Tuesday, August 4, 2020

What Is The Karen Bruce Society Telling Us?

My regular correspondent sent me this screenshot of a post at The Karen Bruce Society Facebook group (click on the image for a lager copy):
The comment:
I am sure Bp Lopes would like to know the source of various items of information leaked to you, not that my identity would get him any closer to that information. But I think he would find the post below quite offensive, and rightly so. Mr Campbell’s relationship with the OCSP is problematic and as I have mentioned he often posts snide comments about it on Catholic Ordinariate Anglican Facebook Forum and elsewhere. Although he remains on the Parish Council of Incarnation, Orlando (his wife is an “Event” co-ordinator and frequently uses the Incarnation parish hall as a venue) he regularly attends mass at the St Thomas More SSPX Priory in Sanford, FL and has done so for years. He effectively parted ways with Msgr Steenson over the question of whether the EF could be offered in OCSP parishes and I think the Ordinariate has failed to meet his expectations in a number of ways. At what point will TKBS members begin to question his agenda?
Referring to a bishop as "his lordship" and making references to indulgences, which have been an anti-Catholic meme since Luther, does not suggest Mr Columba Campbell is speaking as one of the loyal opposition. In fact, I'd go so far as to say that the stalwarts in The Karen Bruce Society are as angry at the Catholic Church as they are at Karen. They actually remind me of the original dissident faction at the St Mary of the Angels Hollywood parish, whom for convenience I used to characterize as "the angries".

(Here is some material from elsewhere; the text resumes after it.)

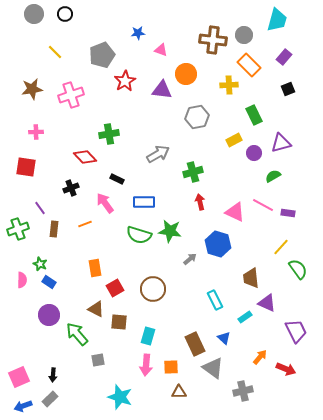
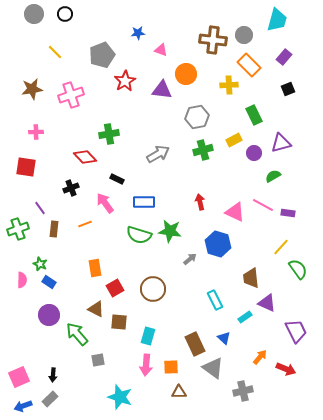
green cross at (193, 172): moved 10 px right, 22 px up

These folks aren't angry at Karen or my regular correspondent, they're just angry, and they've actually been angry for a long time, though they have more reason to be so now.

I think we're seeing a parallel to a larger trend in society, which has been a realignment of the center-left and center-right coalitions. The center-left coalition had been made up since the 1960s of labor, minorities, Catholics, and to a lesser extent sexual outliers and feminists. The center-right coalition had been made up of traditional conservatives from the early 20th century, quasi-aristocratic National Review types, and corporate country-club Republicans.

By the 2016 election, Democrat leadership had dropped blue-collar labor and Catholic support in favor of a new emphasis on radical feminism and sexual outliers. Open-borders policies placed labor and naturalized or native-born minorities at a disadvantage, and enough of those groups became Trump voters to swing the 2016 election.

At the same time, with no effective successor to William Buckley, the quasi-aristocratic Tories, along with the corporate Republicans who'd supported the Bush family, became never Trumpers. All the rump remnants of the old center-left and center-right coalitions, now without political leverage, are angry. The center-left remnants are really, really angry.

There's a much smaller trend taking place with the disgruntled-Anglican faction, which has been allied, at last in social media, with far-right traditionalist Catholics. COVID is putting pressure on all churches by damaging social networks and reducing income, but the pressure will be particularly severe among the small parishes of the angry fringe groups, of which people like Messrs Reed and Columba Campbell ae stalwarts. This blog has had some role in damaging their credibility -- we wouldn't see The Karen Bruce Society if it hasn't -- but I've been posting on the bigger reasons here in any case.

I think it's becoming plainer that the angries in the ordinariate have never been interested in being Catholic so much as they've just wanted a good place to be angry. The COVID crisis is just one factor that shows this isn't really working out for them, but COVID or not, appealing to fringe groups of angries isn't a winning strategy for the Church. I have a feeling there are wise heads here and in Rome who already understand this.

Heck, if I were in the hard core at the Karen Bruce Society, I'd be angry, too.